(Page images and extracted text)
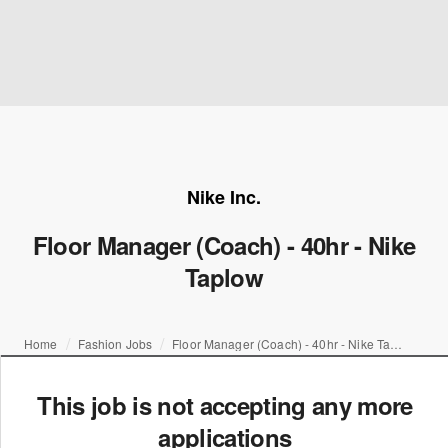
Nike Inc.
Floor Manager (Coach) - 40hr - Nike
Taplow
Home
Fashion Jobs
Floor Manager (Coach) - 40hr - Nike Taplow
This job is not accepting any more
applications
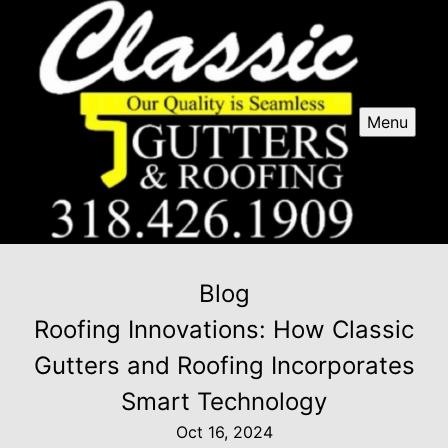
Menu
Blog
Roofing Innovations: How Classic
Gutters and Roofing Incorporates
Smart Technology
Oct 16, 2024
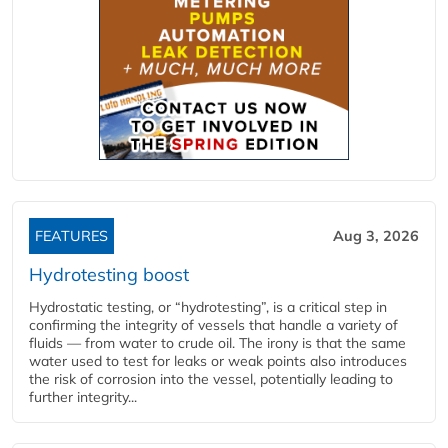
FEATURES
Aug 3, 2026
Hydrotesting boost
Hydrostatic testing, or “hydrotesting”, is a critical step in
confirming the integrity of vessels that handle a variety of
fluids — from water to crude oil. The irony is that the same
water used to test for leaks or weak points also introduces
the risk of corrosion into the vessel, potentially leading to
further integrity...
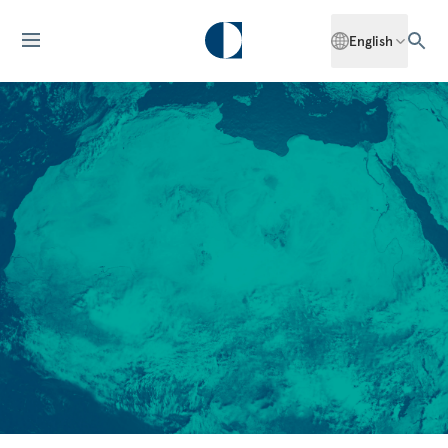
English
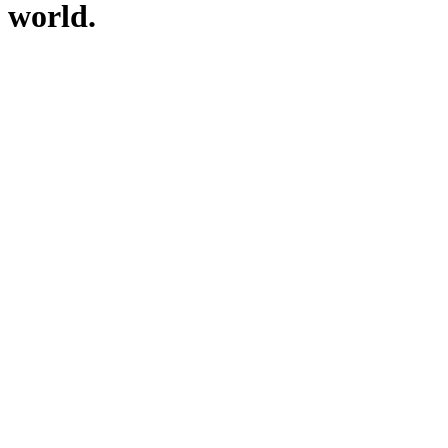
world.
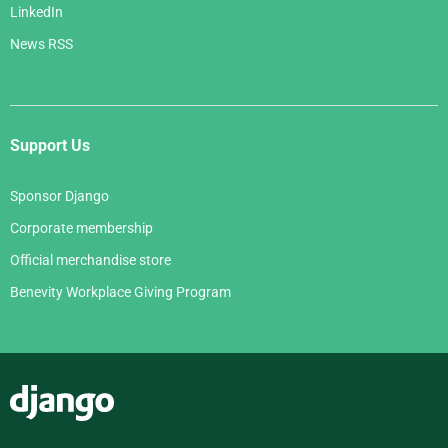
LinkedIn
News RSS
Support Us
Sponsor Django
Corporate membership
Official merchandise store
Benevity Workplace Giving Program
Django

» ASSIGNED TASK
Pictures are not part of the copy; transcribe the rest of the data verbatim.

» SOLUTION TO THE EXERCISE
Nike Inc.
Floor Manager (Coach) - 40hr - Nike
Taplow
Home
Fashion Jobs
Floor Manager (Coach) - 40hr - Nike Taplow
This job is not accepting any more
applications
Menu
Blog
Roofing Innovations: How Classic
Gutters and Roofing Incorporates
Smart Technology
Oct 16, 2024
FEATURES
Aug 3, 2026
Hydrotesting boost
Hydrostatic testing, or “hydrotesting”, is a critical step in
confirming the integrity of vessels that handle a variety of
fluids — from water to crude oil. The irony is that the same
water used to test for leaks or weak points also introduces
the risk of corrosion into the vessel, potentially leading to
further integrity...
English
world.
LinkedIn
News RSS
Support Us
Sponsor Django
Corporate membership
Official merchandise store
Benevity Workplace Giving Program
Django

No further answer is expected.